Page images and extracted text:
++++++
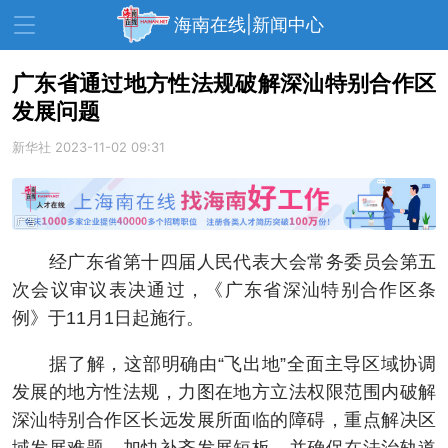
海南在线|新闻中心
广东省通过地方性法规破解深汕特别合作区
发展问题
资讯中心
热点
旅游
新华社
2023-11-02 09:31
文体
消费
财经
教育
健康
房产
家装
交通
美食
经广东省第十四届人民代表大会常务委员会第五
生活
演出
活动
次会议审议表决通过，《广东省深汕特别合作区条
例》于11月1日起施行。
展会
走读海南
周末去哪儿
据了解，这部明确由“飞出地”全面主导区域协调
人才在线
天涯企服
发展的地方性法规，力图在地方立法权限范围内破解
深汕特别合作区长远发展所面临的障碍，重点解决区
++++++
WORK REQUIRED
Please write out all the data word for word, but keep every picture out.

ANSWER BELOW
海南在线|新闻中心
广东省通过地方性法规破解深汕特别合作区
发展问题
资讯中心
热点
旅游
新华社
2023-11-02 09:31
文体
消费
财经
教育
健康
房产
家装
交通
美食
经广东省第十四届人民代表大会常务委员会第五
生活
演出
活动
次会议审议表决通过，《广东省深汕特别合作区条
例》于11月1日起施行。
展会
走读海南
周末去哪儿
据了解，这部明确由“飞出地”全面主导区域协调
人才在线
天涯企服
发展的地方性法规，力图在地方立法权限范围内破解
深汕特别合作区长远发展所面临的障碍，重点解决区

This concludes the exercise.